宏嵩の成海に対する想いが文字となって爆発!? 大人気コミックス『ヲタクに恋は難しい』が小説版に

文芸・カルチャー

2020/2/14

『ヲタクに恋は難しい 小説版』(華路いづる:著、ふじた:原作・イラスト・監修/一迅社)

“社会人でヲタク”のカップルの恋愛模様を描いたラブコメ漫画『ヲタクに恋は難しい』。もともと人気作であったが、最近では実写映画も公開されてさらに話題を呼んでいる。原作が様々な形でメディア展開していくことは、ファンにとっては嬉しさ半分心配半分、というところ。原作の良さをちゃんと理解した人が作ってくれるのだろうか、キャラクターが崩壊してしまわないだろうか、その作品が好きであれば好きであるほど、心穏やかでいられないのがヲタクのさだめかもしれない。

 そういう意味では、小説版『ヲタクに恋は難しい』(一迅社)はファンを安堵させるだけではなく、大変歓喜させる素晴らしい仕上がりの作品と言えるだろう。

 著者は華路いづる。なんと、もともと作品のファンであり、pixivでヲタ恋の二次創作を3年半投稿し続けていたという猛者である。ノベライズの話が出たときに、原作者のふじたさんが書いてほしい作家として華路さんを推薦。そしてなんと豪華なことに、表紙と挿絵はふじた先生の描きおろし。ヲタクの恋愛を描いた物語が、そのヲタクによって小説化されるという、あまりに美しい経緯である。

 原作者がキャラクターをとても大事に丁寧に描いていたと評する通り、この作品で描かれる各キャラクターは台詞や動作ひとつとっても鮮明に頭に情景が思い浮かぶほどに、よく理解されていることがわかる。基本的に一人称で描かれるのだが、そのキャラクターの選ぶ言葉のひとつひとつが「ああ、そうそう、このキャラクターは内心でこういうこと言ってそう」とうなずくようなものばかり。

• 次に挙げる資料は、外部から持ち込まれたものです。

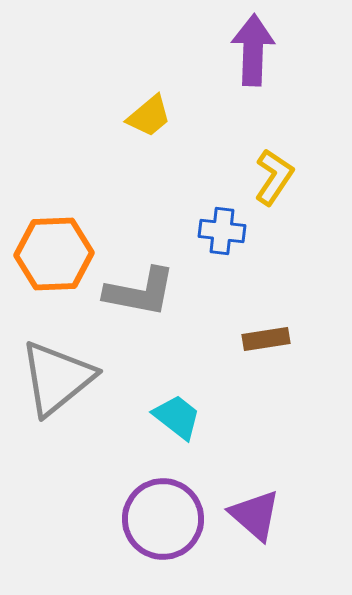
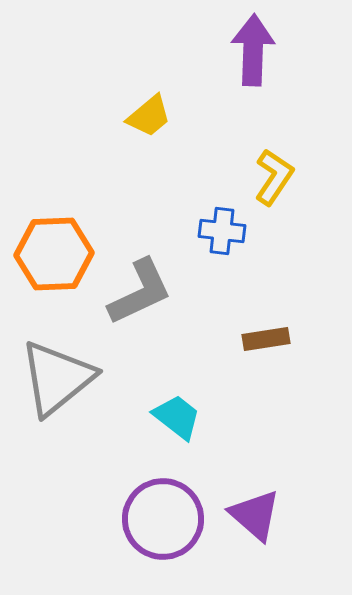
gray L-shape: rotated 36 degrees counterclockwise
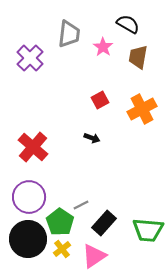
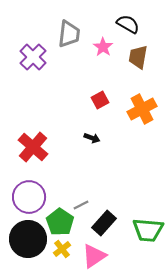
purple cross: moved 3 px right, 1 px up
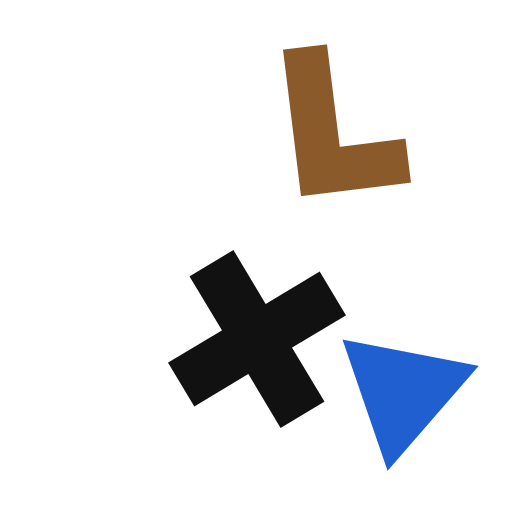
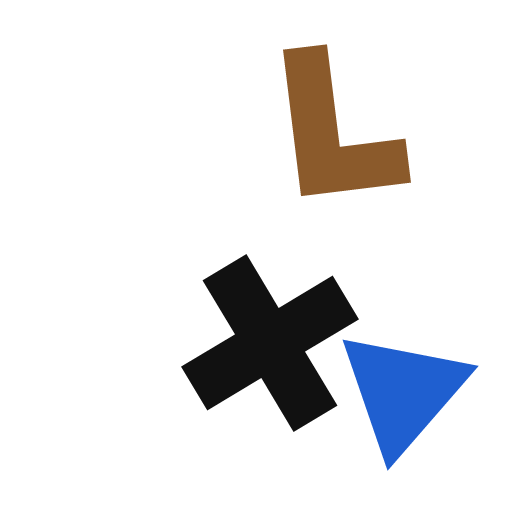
black cross: moved 13 px right, 4 px down
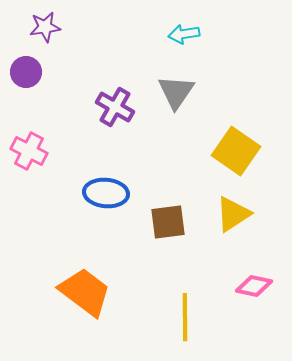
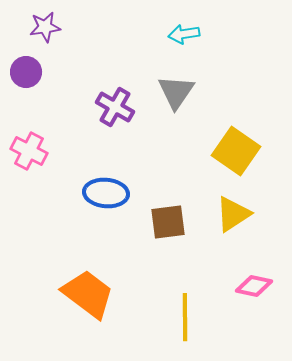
orange trapezoid: moved 3 px right, 2 px down
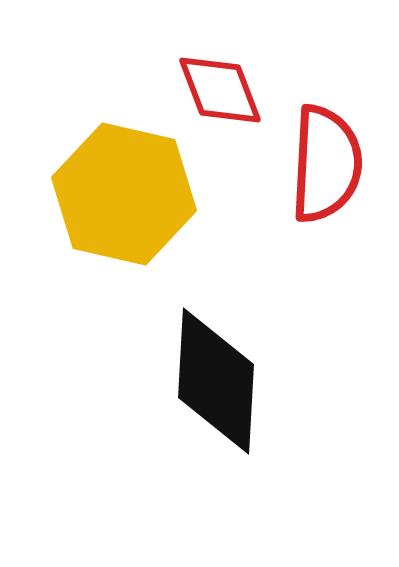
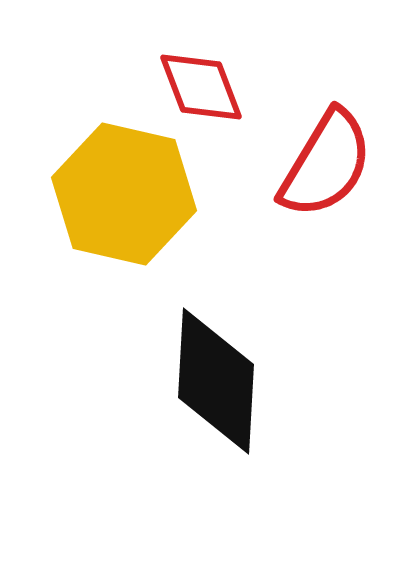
red diamond: moved 19 px left, 3 px up
red semicircle: rotated 28 degrees clockwise
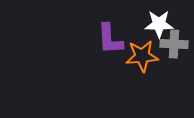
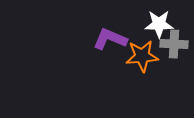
purple L-shape: rotated 116 degrees clockwise
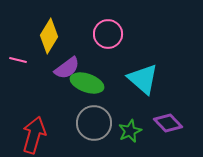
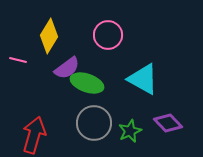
pink circle: moved 1 px down
cyan triangle: rotated 12 degrees counterclockwise
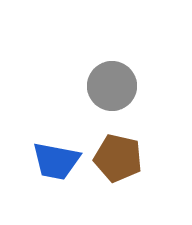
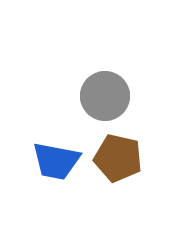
gray circle: moved 7 px left, 10 px down
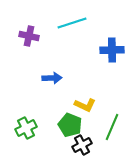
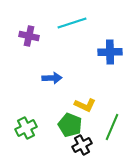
blue cross: moved 2 px left, 2 px down
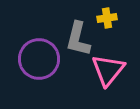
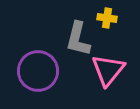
yellow cross: rotated 18 degrees clockwise
purple circle: moved 1 px left, 12 px down
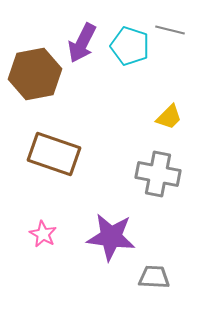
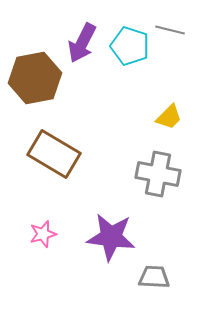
brown hexagon: moved 4 px down
brown rectangle: rotated 12 degrees clockwise
pink star: rotated 28 degrees clockwise
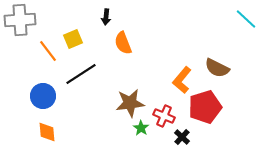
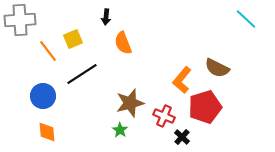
black line: moved 1 px right
brown star: rotated 8 degrees counterclockwise
green star: moved 21 px left, 2 px down
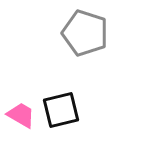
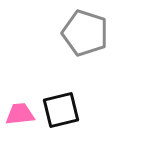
pink trapezoid: moved 1 px left, 1 px up; rotated 36 degrees counterclockwise
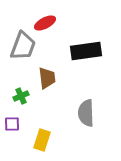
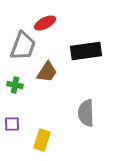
brown trapezoid: moved 6 px up; rotated 40 degrees clockwise
green cross: moved 6 px left, 11 px up; rotated 35 degrees clockwise
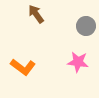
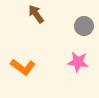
gray circle: moved 2 px left
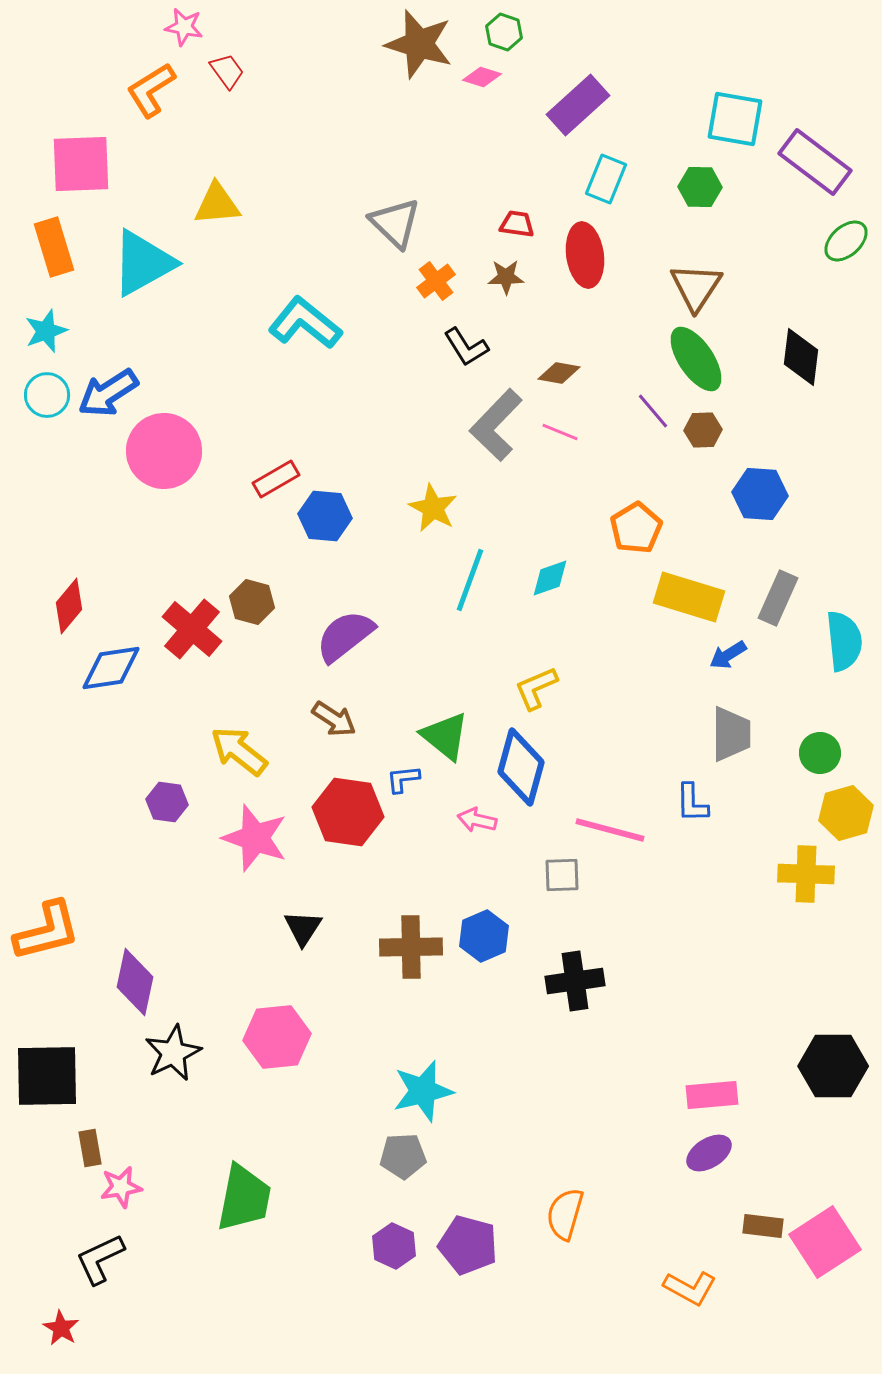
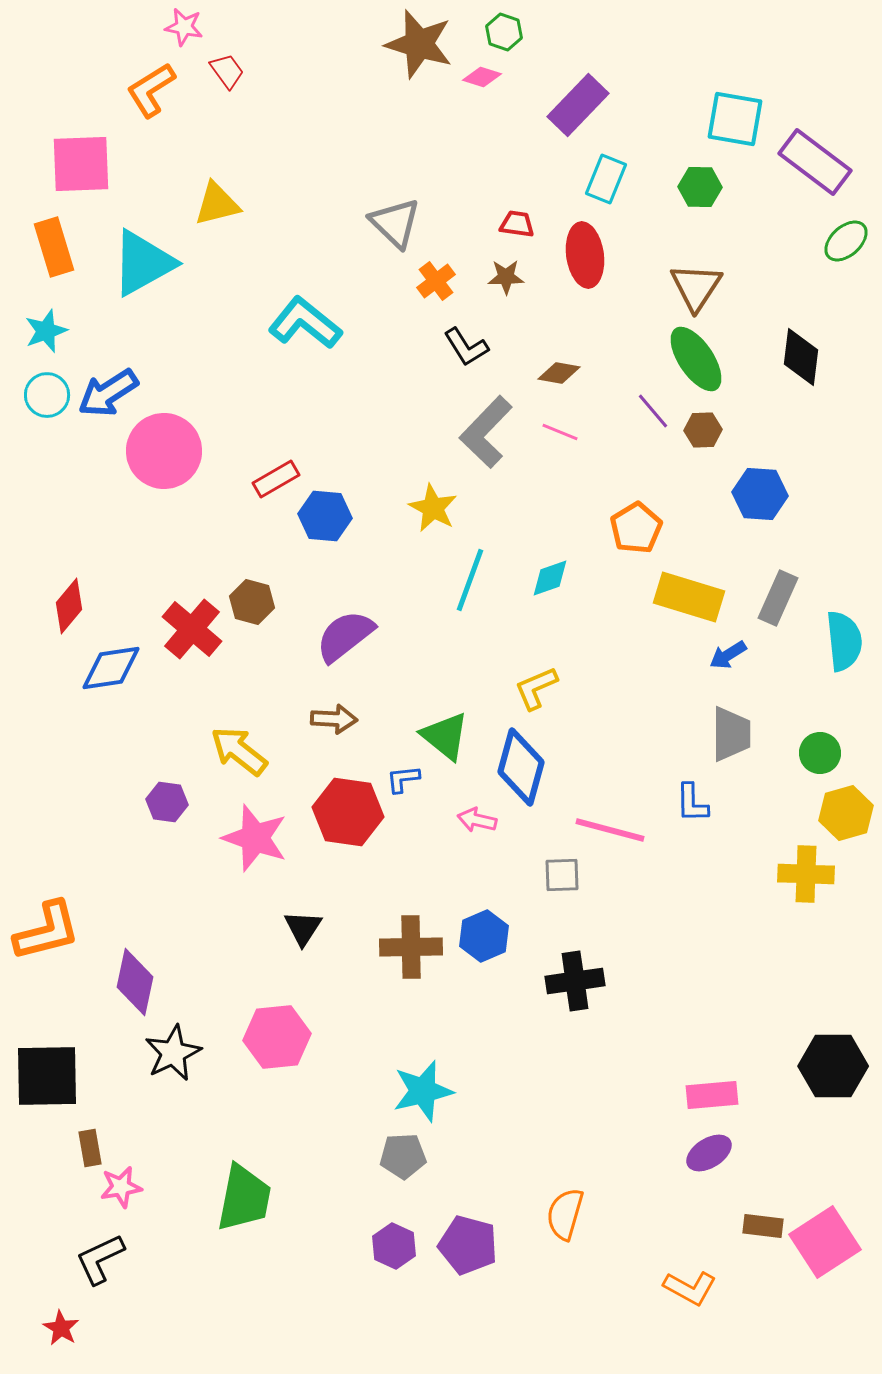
purple rectangle at (578, 105): rotated 4 degrees counterclockwise
yellow triangle at (217, 204): rotated 9 degrees counterclockwise
gray L-shape at (496, 425): moved 10 px left, 7 px down
brown arrow at (334, 719): rotated 30 degrees counterclockwise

 特に、最初は宏嵩の成海に対する心境の変化や、ふたりが付き合うまで、そして付き合った直後などがオリジナルストーリーとして描かれるのだが、漫画ではあれほど言葉少なで表情も動きにくい宏嵩の内心が、成海への恋心で揺れたり乱高下したりするのが面白い。こうやってひとりの心の内をつぶさに見ることができるのが小説のいいところだが、まさにこの小説版はそれをやってくれたのだ。そして、心の中ではかなり饒舌な宏嵩の語りが、全く違和感がなく、むしろ宏嵩らしさ満載なのは著者の作品愛によるものだろう。

 宏嵩や成海、樺倉、花子、光、尚哉など、原作でおなじみのメンバーの、漫画では描かれない日常ストーリーはもちろん、反物問屋「二藤屋」を舞台に巷を騒がす盗難事件を描いた物語や、成海がメイドで宏嵩がご主人様の妄想炸裂ストーリーなど、“THE・二次創作”が挿入されているのも、この作品の小説版らしい。

 漫画とはまた違った萌えの世界の広がる小説版。作品のファンには迷わず勧めたい一冊である。